- _EXERCISE MATERIAL_
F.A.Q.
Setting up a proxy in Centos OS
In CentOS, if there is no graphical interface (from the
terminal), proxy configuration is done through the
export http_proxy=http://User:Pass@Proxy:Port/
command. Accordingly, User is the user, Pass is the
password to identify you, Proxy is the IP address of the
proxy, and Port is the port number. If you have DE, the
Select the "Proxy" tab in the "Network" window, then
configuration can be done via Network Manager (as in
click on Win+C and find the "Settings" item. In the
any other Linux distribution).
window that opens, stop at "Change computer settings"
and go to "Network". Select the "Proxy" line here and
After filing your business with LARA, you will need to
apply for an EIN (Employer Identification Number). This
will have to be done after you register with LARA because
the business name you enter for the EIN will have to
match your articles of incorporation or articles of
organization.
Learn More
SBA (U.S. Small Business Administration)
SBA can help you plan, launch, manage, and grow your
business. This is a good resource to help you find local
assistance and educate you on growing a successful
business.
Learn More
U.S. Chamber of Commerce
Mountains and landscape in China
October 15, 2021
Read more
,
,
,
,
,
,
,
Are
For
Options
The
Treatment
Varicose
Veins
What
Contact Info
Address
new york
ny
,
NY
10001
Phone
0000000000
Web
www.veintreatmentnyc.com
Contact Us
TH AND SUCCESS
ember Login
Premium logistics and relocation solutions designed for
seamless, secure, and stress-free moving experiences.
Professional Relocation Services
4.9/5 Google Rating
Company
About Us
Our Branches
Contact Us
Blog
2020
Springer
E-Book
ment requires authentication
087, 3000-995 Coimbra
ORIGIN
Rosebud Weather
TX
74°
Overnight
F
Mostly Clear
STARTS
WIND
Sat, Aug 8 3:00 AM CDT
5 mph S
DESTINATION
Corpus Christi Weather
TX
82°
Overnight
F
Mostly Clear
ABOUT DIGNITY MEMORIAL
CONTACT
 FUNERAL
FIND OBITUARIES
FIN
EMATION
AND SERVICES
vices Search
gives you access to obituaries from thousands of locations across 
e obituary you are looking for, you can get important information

- _TASK INSTRUCTIONS_
What is needed is an exact copy of all the records above.

- _RESPONSE BELOW_
F.A.Q.
Setting up a proxy in Centos OS
In CentOS, if there is no graphical interface (from the
terminal), proxy configuration is done through the
export http_proxy=http://User:Pass@Proxy:Port/
command. Accordingly, User is the user, Pass is the
password to identify you, Proxy is the IP address of the
proxy, and Port is the port number. If you have DE, the
Select the "Proxy" tab in the "Network" window, then
configuration can be done via Network Manager (as in
click on Win+C and find the "Settings" item. In the
any other Linux distribution).
window that opens, stop at "Change computer settings"
and go to "Network". Select the "Proxy" line here and
After filing your business with LARA, you will need to
apply for an EIN (Employer Identification Number). This
will have to be done after you register with LARA because
the business name you enter for the EIN will have to
match your articles of incorporation or articles of
organization.
Learn More
SBA (U.S. Small Business Administration)
SBA can help you plan, launch, manage, and grow your
business. This is a good resource to help you find local
assistance and educate you on growing a successful
business.
Learn More
U.S. Chamber of Commerce
Mountains and landscape in China
October 15, 2021
Read more
,
,
,
,
,
,
,
Are
For
Options
The
Treatment
Varicose
Veins
What
Contact Info
Address
new york
ny
,
NY
10001
Phone
0000000000
Web
www.veintreatmentnyc.com
Contact Us
TH AND SUCCESS
ember Login
Premium logistics and relocation solutions designed for
seamless, secure, and stress-free moving experiences.
Professional Relocation Services
4.9/5 Google Rating
Company
About Us
Our Branches
Contact Us
Blog
2020
Springer
E-Book
ment requires authentication
087, 3000-995 Coimbra
ORIGIN
Rosebud Weather
TX
74°
Overnight
F
Mostly Clear
STARTS
WIND
Sat, Aug 8 3:00 AM CDT
5 mph S
DESTINATION
Corpus Christi Weather
TX
82°
Overnight
F
Mostly Clear
ABOUT DIGNITY MEMORIAL
CONTACT
 FUNERAL
FIND OBITUARIES
FIN
EMATION
AND SERVICES
vices Search
gives you access to obituaries from thousands of locations across 
e obituary you are looking for, you can get important information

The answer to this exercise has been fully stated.